Arvaikheer, also spelt Arwaiheer (, ; "Barley Steppe") is the capital of Övörkhangai Aimag (province) and one of the most central points of Mongolia.

It is a centre for traditional crafts, goat herding and equestrian sports, and hosts a large regional horse festival every year. Arvaikheer has a population of 19,058 (2000 census), 23,298 (2004 est.), 24,954 (2006 est.), 25,622 (2008 est.). Arvaikheer is by far the largest town in the aimag.

Climate
Arvaikheer has a cold semi-arid climate (Köppen climate classification BSk) with mild summers and relatively mild winters by Mongolian standards. The 30 degrees Celsius difference between average January and average July temperature makes it the mildest place in Mongolia, along with Tsetserleg in Arkhangai Province. It is located in a microclimate in the center of Mongolia which sees less harsh winters than the rest of the country. Its  elevation at the foot of the eastern hills of the Khangai Mountains augments its mildness by keeping it distant from cold air pools in low basins. Most precipitation falls in the summer as rain, with some snow in March, April and October. Winters are very dry.

Transportation 
The Arvaykheer Airport has one unpaved runway and is served by regular flights to Ulaanbaatar and Altai. Arvaikheer is linked to Ulaanbaatar by a paved road and can be reached by public buses from the capital.
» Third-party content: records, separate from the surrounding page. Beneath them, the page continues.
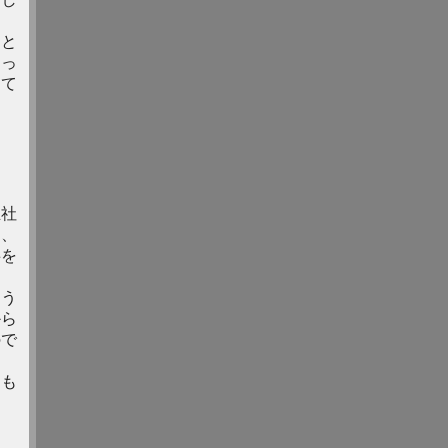
』と
ょっ
して
正社
は、
事を
よう
から
ので
定も
ん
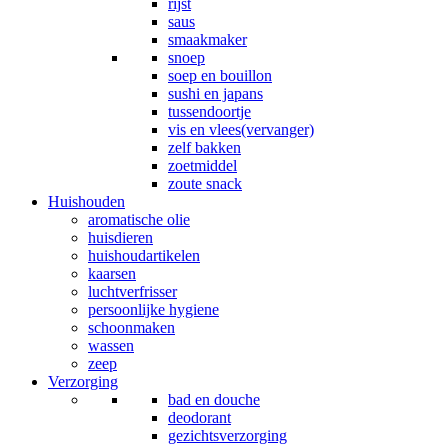
rijst
saus
smaakmaker
snoep
soep en bouillon
sushi en japans
tussendoortje
vis en vlees(vervanger)
zelf bakken
zoetmiddel
zoute snack
Huishouden
aromatische olie
huisdieren
huishoudartikelen
kaarsen
luchtverfrisser
persoonlijke hygiene
schoonmaken
wassen
zeep
Verzorging
bad en douche
deodorant
gezichtsverzorging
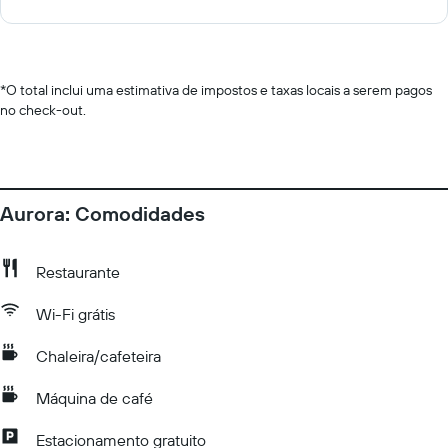
*
O total inclui uma estimativa de impostos e taxas locais a serem pagos
no check-out.
Aurora: Comodidades
Restaurante
Wi-Fi grátis
Chaleira/cafeteira
Máquina de café
Estacionamento gratuito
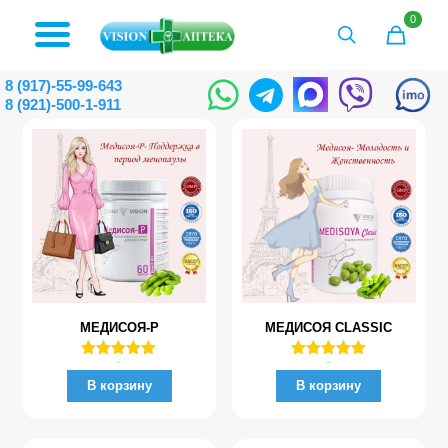
0
8 (917)-55-99-643
8 (921)-500-1-911
МЕДИСОЯ-Р
МЕДИСОЯ CLASSIC
Оценка
Оценка
1759
₽
5100
₽
5.00
5.00
В корзину
В корзину
из 5
из 5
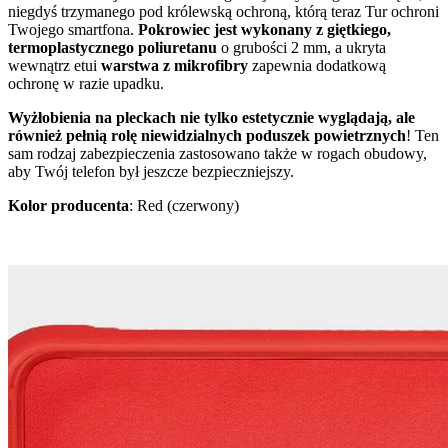
niegdyś trzymanego pod królewską ochroną, którą teraz Tur ochroni
Twojego smartfona.
Pokrowiec jest wykonany z giętkiego,
termoplastycznego poliuretanu
o grubości 2 mm, a ukryta
wewnątrz etui
warstwa z mikrofibry
zapewnia dodatkową
ochronę w razie upadku.
Wyżłobienia na pleckach nie tylko estetycznie wyglądają, ale
również pełnią rolę niewidzialnych poduszek powietrznych
! Ten
sam rodzaj zabezpieczenia zastosowano także w rogach obudowy,
aby Twój telefon był jeszcze bezpieczniejszy.
Kolor producenta
: Red (czerwony)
Sights and Infrastructure 
Until 1990, Arvaikheer was the headquarters of a large division of the Soviet Army which had a profound influence on daily life in the town. After the fall of Soviet Communism, however, many public buildings were renovated or rebuilt, e.g. the Sports' Palace in the eastern part of the town. A large park was laid out opposite. Another public park is being laid out in the west of the town center. Planting trees and flowers is difficult in Arvaikheer, as the climate is dry and the annual precipitations are just 254,2 mm per year. Most of the inhabitants do not live in yurts, but in houses built of stone.

There are several interesting modern buildings in the town center, e.g. the urban administration building and the theatre, which have recently been renovated, in the central square. The high street of Arvaikheer is a broad tree-lined avenue where two monuments dating from the times of the Mongolian People's Republic before 1990 are worth a visit as well.

Gandan Muntsaglan Khiid is a comparatively large monastery located about one mile from the central square. By order of Khorloogiin Choibalsan, it was destroyed in 1937, but reopened in 1991. As of 2008, about 60 monks live there.

The Aimag Museum where various fossils and artifacts from Karakorum can be seen is worth a visit as well. Another museum is  dedicated to the artist, Zanabazar.

Arvaikheer has a large hospital, a kindergarten and various schools and colleges. There are three hotels, an internet café and restaurants in the center. In comparison to other towns in Mongolia, Arvaikheer offers a large variety of shops.